Executives help themselves to $300m as big banks cry poor on levy
The Australian 12:00am June 16, 2017
Michael Roddan
The big four banks and Macquarie Group paid a combined $300 million to their small senior executive teams last financial year, meaning remuneration packages equal nearly a third of the $1 billion estimated impact of the government’s new bank levy.
The remuneration paid by Macquarie Group to its 12-member executive team — more than $120m last year — is more than twice its expected $50m tax bill stemming from controversial new levy.
An analysis of remuneration paid to senior bankers and key managers at Commonwealth Bank, Westpac, National Australia Bank, ANZ and Macquarie Group, show the country’s largest financial institutions paid their executive teams a total of $288.6m, according to the most recent company financial statements. That remuneration went to a total of 64 bankers across the five companies.
The analysis comes as a Senate committee, chaired by Liberal senator Jane Hume, conducts a one-day hearing as part of an inquiry into the bank levy today.
Representatives from each of the four major banks and Macquarie will attend the hearing, as will the Australian Bankers’ Association, senior officials from the Treasury and executives from lower-tier and foreign banks.
According to estimates from the banks and company analysts, the major banks are expected to see a levy bill in the order of $1bn a year after tax thanks to Treasurer Scott Morrison’s proposed levy.
The levy, which applies a 0.06 per cent tax on banks with liabilities in excess of $100bn, is expected to raise $6.2bn over four years. While most estimates show the tax take will fall short of Treasury expectations, the government has stood by its forecasts.
Macquarie, which is expected to face an after-tax bill of about $50m, paid its key management personnel a total of $126m during the year to the end of March. Macquarie chief executive Nicholas Moore, the highest-paid boss of an ASX-listed company, received $18.7m. The bank’s head of asset management, Shemara Wikramanayake, netted $17.3m for the year.
Macquarie, which booked a $2.22bn profit last year, did not deny reports it had been considering options for relocating overseas following the announcement of the bank tax in the May budget.

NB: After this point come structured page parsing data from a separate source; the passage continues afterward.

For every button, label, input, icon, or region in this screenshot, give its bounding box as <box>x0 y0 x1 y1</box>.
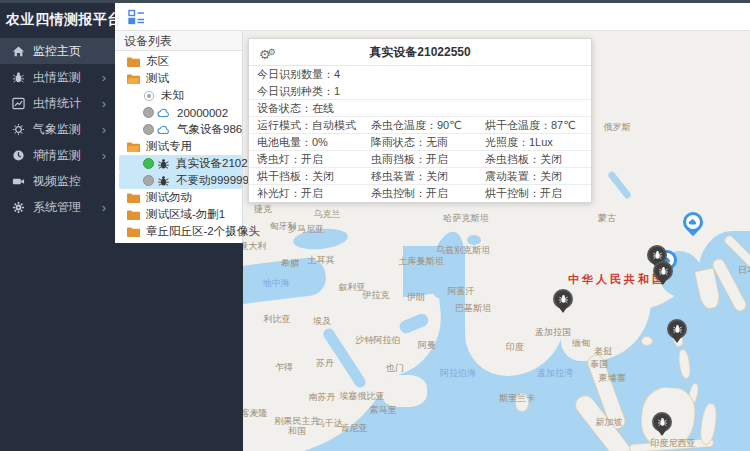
insect-station-marker[interactable] <box>667 319 687 339</box>
sea-label: 孟加拉湾 <box>537 367 573 380</box>
weather-device-icon <box>157 108 171 118</box>
sidebar-item-label: 系统管理 <box>33 199 102 216</box>
sidebar-item-monitor-home[interactable]: 监控主页 <box>0 38 115 64</box>
insect-station-marker[interactable] <box>553 289 573 309</box>
popup-status-cell: 电池电量：0% <box>249 134 363 150</box>
insect-device-icon <box>157 158 170 170</box>
panel-toggle-icon[interactable] <box>128 9 146 25</box>
status-dot-offline <box>143 107 154 118</box>
tree-item[interactable]: 测试区域-勿删1 <box>115 206 242 223</box>
popup-status-cell: 杀虫仓温度：90℃ <box>363 117 477 133</box>
popup-body: 今日识别数量：4今日识别种类：1设备状态：在线运行模式：自动模式杀虫仓温度：90… <box>249 66 591 202</box>
tree-item-label: 章丘阳丘区-2个摄像头 <box>146 224 260 239</box>
popup-grid-row: 烘干挡板：关闭移虫装置：关闭震动装置：关闭 <box>249 168 591 185</box>
popup-status-cell: 降雨状态：无雨 <box>363 134 477 150</box>
device-panel-card: 设备列表 东区测试未知20000002气象设备986测试专用真实设备210225… <box>115 31 243 243</box>
settings-cogs-icon[interactable]: ⚙⚙ <box>259 39 276 68</box>
sidebar-item-label: 气象监测 <box>33 121 102 138</box>
sidebar-item-label: 监控主页 <box>33 43 115 60</box>
tree-item[interactable]: 不要动99999999 <box>119 172 242 189</box>
tree-item[interactable]: 测试 <box>115 70 242 87</box>
radio-icon <box>143 90 155 102</box>
popup-status-cell: 烘干挡板：关闭 <box>249 168 363 184</box>
tree-item[interactable]: 东区 <box>115 53 242 70</box>
status-dot-online <box>143 158 154 169</box>
tree-item-label: 测试勿动 <box>146 190 192 205</box>
popup-status-cell: 补光灯：开启 <box>249 185 363 202</box>
tree-item-label: 气象设备986 <box>177 122 242 137</box>
popup-info-row: 设备状态：在线 <box>249 100 591 117</box>
sidebar-item-system-manage[interactable]: 系统管理› <box>0 194 115 220</box>
popup-status-cell: 移虫装置：关闭 <box>363 168 477 184</box>
weather-device-icon <box>157 125 171 135</box>
folder-icon <box>126 56 140 68</box>
device-panel-title: 设备列表 <box>115 31 242 51</box>
sidebar-item-insect-monitor[interactable]: 虫情监测› <box>0 64 115 90</box>
popup-grid-row: 运行模式：自动模式杀虫仓温度：90℃烘干仓温度：87℃ <box>249 117 591 134</box>
insect-station-marker[interactable] <box>652 412 672 432</box>
sidebar-item-weather-monitor[interactable]: 气象监测› <box>0 116 115 142</box>
sidebar-item-soil-monitor[interactable]: 墒情监测› <box>0 142 115 168</box>
sidebar-item-label: 墒情监测 <box>33 147 102 164</box>
tree-item[interactable]: 未知 <box>115 87 242 104</box>
popup-title-bar: ⚙⚙ 真实设备21022550 <box>249 39 591 66</box>
island-hainan <box>641 336 653 346</box>
sidebar-item-video-monitor[interactable]: 视频监控 <box>0 168 115 194</box>
tree-item[interactable]: 测试勿动 <box>115 189 242 206</box>
folder-icon <box>126 209 140 221</box>
bug-icon <box>11 70 25 84</box>
tree-item[interactable]: 测试专用 <box>115 138 242 155</box>
chevron-right-icon: › <box>102 122 106 137</box>
tree-item-label: 测试区域-勿删1 <box>146 207 225 222</box>
tree-item[interactable]: 真实设备21022550 <box>119 155 242 172</box>
popup-status-cell: 光照度：1Lux <box>477 134 591 150</box>
sidebar-item-insect-stats[interactable]: 虫情统计› <box>0 90 115 116</box>
settings-icon <box>11 200 25 214</box>
popup-grid-row: 诱虫灯：开启虫雨挡板：开启杀虫挡板：关闭 <box>249 151 591 168</box>
device-tree: 东区测试未知20000002气象设备986测试专用真实设备21022550不要动… <box>115 51 242 240</box>
weather-marker-face <box>686 215 700 229</box>
tree-item-label: 20000002 <box>177 107 228 119</box>
tree-item-label: 东区 <box>146 54 169 69</box>
island-srilanka <box>515 393 529 412</box>
popup-status-cell: 诱虫灯：开启 <box>249 151 363 167</box>
tree-item-label: 未知 <box>161 88 184 103</box>
device-panel: 设备列表 东区测试未知20000002气象设备986测试专用真实设备210225… <box>115 31 243 451</box>
insect-device-icon <box>157 175 170 187</box>
popup-device-title: 真实设备21022550 <box>369 45 470 59</box>
video-icon <box>11 174 25 188</box>
sidebar-item-label: 视频监控 <box>33 173 115 190</box>
tree-item[interactable]: 20000002 <box>115 104 242 121</box>
app-title: 农业四情测报平台 <box>0 0 115 29</box>
tree-item[interactable]: 章丘阳丘区-2个摄像头 <box>115 223 242 240</box>
home-icon <box>11 44 25 58</box>
popup-status-cell: 运行模式：自动模式 <box>249 117 363 133</box>
top-strip <box>0 0 750 3</box>
popup-status-cell: 烘干控制：开启 <box>477 185 591 202</box>
island-sulawesi <box>698 402 719 446</box>
status-dot-offline <box>143 175 154 186</box>
folder-icon <box>126 192 140 204</box>
sea-label: 阿拉伯海 <box>440 367 476 380</box>
tree-item[interactable]: 气象设备986 <box>115 121 242 138</box>
popup-info-row: 今日识别种类：1 <box>249 83 591 100</box>
popup-grid-row: 电池电量：0%降雨状态：无雨光照度：1Lux <box>249 134 591 151</box>
sidebar: 农业四情测报平台 监控主页虫情监测›虫情统计›气象监测›墒情监测›视频监控系统管… <box>0 0 115 451</box>
soil-icon <box>11 148 25 162</box>
folder-open-icon <box>126 141 140 153</box>
app-window: 农业四情测报平台 监控主页虫情监测›虫情统计›气象监测›墒情监测›视频监控系统管… <box>0 0 750 451</box>
sidebar-item-label: 虫情统计 <box>33 95 102 112</box>
land-africa-horn <box>381 375 427 407</box>
land-india <box>465 241 565 376</box>
sidebar-menu: 监控主页虫情监测›虫情统计›气象监测›墒情监测›视频监控系统管理› <box>0 38 115 220</box>
popup-status-cell: 杀虫控制：开启 <box>363 185 477 202</box>
tree-item-label: 测试 <box>146 71 169 86</box>
status-dot-offline <box>143 124 154 135</box>
popup-status-cell: 烘干仓温度：87℃ <box>477 117 591 133</box>
folder-open-icon <box>126 73 140 85</box>
lake-aral <box>467 235 481 245</box>
popup-status-cell: 震动装置：关闭 <box>477 168 591 184</box>
popup-grid-row: 补光灯：开启杀虫控制：开启烘干控制：开启 <box>249 185 591 202</box>
insect-station-marker[interactable] <box>653 261 673 281</box>
folder-icon <box>126 226 140 238</box>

The group said the levy would have a disproportionate effect on its business because of its large international operations and would see the tax rate on Macquarie Bank — the retail arm of the group and its primary funding vehicle — rise from 34 per cent to 41 per cent.
In a notice for its shareholder meeting, Macquarie said its statutory remuneration for its executive team rose 9 per cent over the year.
This came alongside a 5 per cent reduction in staff employed by the bank.
Commonwealth Bank, which faces the smallest tax burden of the big four banks — $220m — despite being the largest company in Australia, paid its 12 senior executives a total of $52.4m for the 2016 financial year. CBA chief executive Ian Narev alone received $12.3m.
The major banks, and the Australian Bankers’ Association, have warned the cost of the major bank levy will be either passed on to customers through higher interest rates, to shareholders by cutting dividends, or to staff by cutting jobs or freezing wages.
But an analysis by Citi shows customers are used to shouldering the burden of the cost of new regulations. According to a review by Citi analyst Craig Williams, since mid-2015 the major banks have repriced mortgage rates on seven separate occasions to pass on the costs associated with higher capital reserve requirements, along with moves to dampen demand for investor and interest-only loans.
Across the sector, the banks have lifted rates for owner-occupiers by 40 basis points since mid-2015.
For owner-occupiers with interest only loans, rates have been hiked by about 70 basis points. Investor loans have been lifted about 85 basis points and investors with interest-only loans have been saddled with rate hikes of about 100 basis points.
“Retail banking had clearly become a cure-all for protecting sector profitability,” Mr Williams said.
Westpac, which is expected to face a bill of about $260m after tax for the bank levy, paid its senior executive team a total of $35.3m. NAB has estimated its post-tax levy bill at around $250m. It paid its senior bankers a total $35.1m in remuneration.
ANZ, which is likely to pay a levy bill of about $240m after tax, shelled out $41.8m to senior executives.
High banker pay, which has fallen little since the financial crisis despite the sizeable economic damage inflicted, has troubled a number of economists.
“Many of the examples of high personal remuneration, especially in the form of bonuses, in the financial sector reflect not high productivity but what economists call rent-seeking behaviour,” said Mervyn King, former Bank of England governor and renowned British economist.
“(It) diverts talent from professions where the social returns are high, such as teaching, to those, such as finance, where the private return exceeds, often substantially, the social return,” he added in his recent book on the financial system, The End of Alchemy.
A recent IMF study estimated the world’s 11 largest banks enjoyed implicit subsidies from governments of $US62bn a year, some of which might be captured by bankers rather than shareholders.
Kevin Davis, chief economist of the government’s 2014 financial services inquiry, suggested banker remuneration might not fully reflect inherent value added to the economy.
“Part of the reason for (finance sector) growth is that there is potentially lots of money to be made by bright people at the expense of others,” he said.